* Task instructions *
Make an exact copy of the records that follow, with each picture omitted.
Records shown START
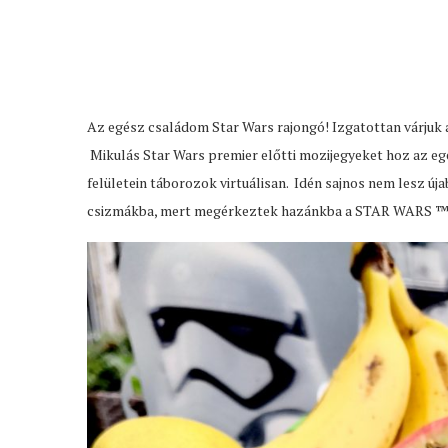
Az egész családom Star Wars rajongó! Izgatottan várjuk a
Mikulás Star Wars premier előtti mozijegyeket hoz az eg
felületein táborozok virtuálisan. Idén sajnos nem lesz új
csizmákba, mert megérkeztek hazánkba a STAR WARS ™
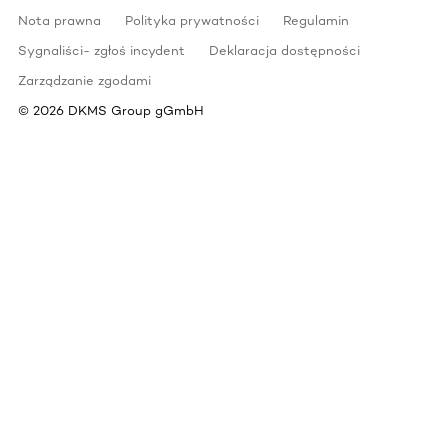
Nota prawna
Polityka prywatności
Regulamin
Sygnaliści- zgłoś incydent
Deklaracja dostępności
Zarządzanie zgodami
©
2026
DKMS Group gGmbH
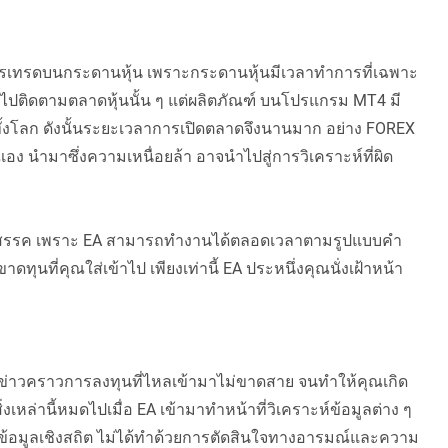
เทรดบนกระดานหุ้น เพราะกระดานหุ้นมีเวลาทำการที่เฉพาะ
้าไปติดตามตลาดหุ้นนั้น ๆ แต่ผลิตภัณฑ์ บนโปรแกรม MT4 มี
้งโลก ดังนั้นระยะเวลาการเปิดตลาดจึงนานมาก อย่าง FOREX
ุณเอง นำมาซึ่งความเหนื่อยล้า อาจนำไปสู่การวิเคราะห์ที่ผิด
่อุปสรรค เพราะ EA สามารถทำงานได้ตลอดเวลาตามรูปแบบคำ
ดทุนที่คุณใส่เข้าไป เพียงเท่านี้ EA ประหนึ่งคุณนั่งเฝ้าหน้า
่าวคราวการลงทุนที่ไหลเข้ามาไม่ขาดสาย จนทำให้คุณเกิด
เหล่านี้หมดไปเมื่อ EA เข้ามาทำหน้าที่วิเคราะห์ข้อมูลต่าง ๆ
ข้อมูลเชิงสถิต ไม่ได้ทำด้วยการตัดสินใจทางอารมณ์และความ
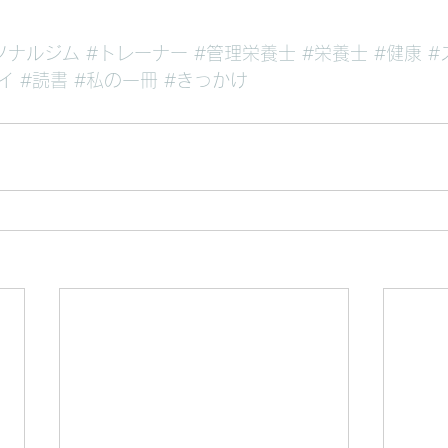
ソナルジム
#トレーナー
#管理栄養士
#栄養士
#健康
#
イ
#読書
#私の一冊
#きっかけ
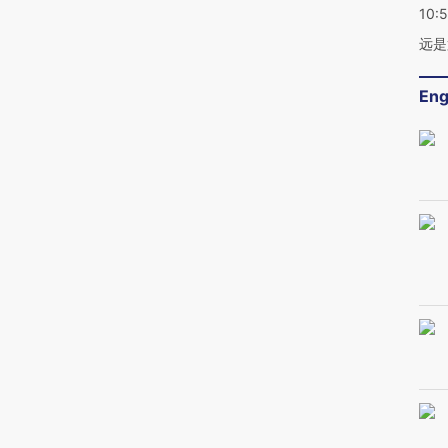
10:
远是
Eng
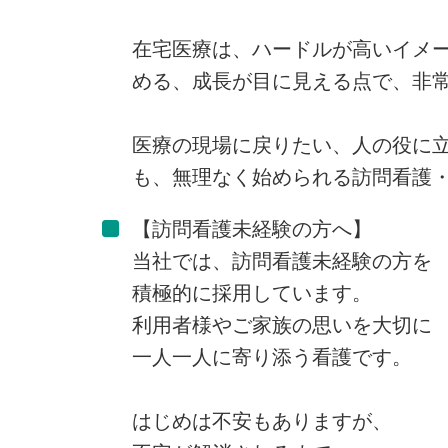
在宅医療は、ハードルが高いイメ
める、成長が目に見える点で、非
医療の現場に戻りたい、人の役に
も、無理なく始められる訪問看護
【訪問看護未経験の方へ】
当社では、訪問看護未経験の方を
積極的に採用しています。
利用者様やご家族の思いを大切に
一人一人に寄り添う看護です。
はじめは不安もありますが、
Records shown END
* Answer below *
Az egész családom Star Wars rajongó! Izgatottan várjuk a
Mikulás Star Wars premier előtti mozijegyeket hoz az eg
felületein táborozok virtuálisan. Idén sajnos nem lesz új
csizmákba, mert megérkeztek hazánkba a STAR WARS ™
Nota prawna
Polityka prywatności
Regulamin
Sygnaliści- zgłoś incydent
Deklaracja dostępności
Zarządzanie zgodami
©
2026
DKMS Group gGmbH
เทรดบนกระดานหุ้น เพราะกระดานหุ้นมีเวลาทำการที่เฉพาะ
้าไปติดตามตลาดหุ้นนั้น ๆ แต่ผลิตภัณฑ์ บนโปรแกรม MT4 มี
้งโลก ดังนั้นระยะเวลาการเปิดตลาดจึงนานมาก อย่าง FOREX
ุณเอง นำมาซึ่งความเหนื่อยล้า อาจนำไปสู่การวิเคราะห์ที่ผิด
่อุปสรรค เพราะ EA สามารถทำงานได้ตลอดเวลาตามรูปแบบคำ
ดทุนที่คุณใส่เข้าไป เพียงเท่านี้ EA ประหนึ่งคุณนั่งเฝ้าหน้า
่าวคราวการลงทุนที่ไหลเข้ามาไม่ขาดสาย จนทำให้คุณเกิด
เหล่านี้หมดไปเมื่อ EA เข้ามาทำหน้าที่วิเคราะห์ข้อมูลต่าง ๆ
ข้อมูลเชิงสถิต ไม่ได้ทำด้วยการตัดสินใจทางอารมณ์และความ
ソナルジム
#トレーナー
#管理栄養士
#栄養士
#健康
#
イ
#読書
#私の一冊
#きっかけ
10:
远是
Eng
在宅医療は、ハードルが高いイメ
める、成長が目に見える点で、非
医療の現場に戻りたい、人の役に
も、無理なく始められる訪問看護
【訪問看護未経験の方へ】
当社では、訪問看護未経験の方を
積極的に採用しています。
利用者様やご家族の思いを大切に
一人一人に寄り添う看護です。
はじめは不安もありますが、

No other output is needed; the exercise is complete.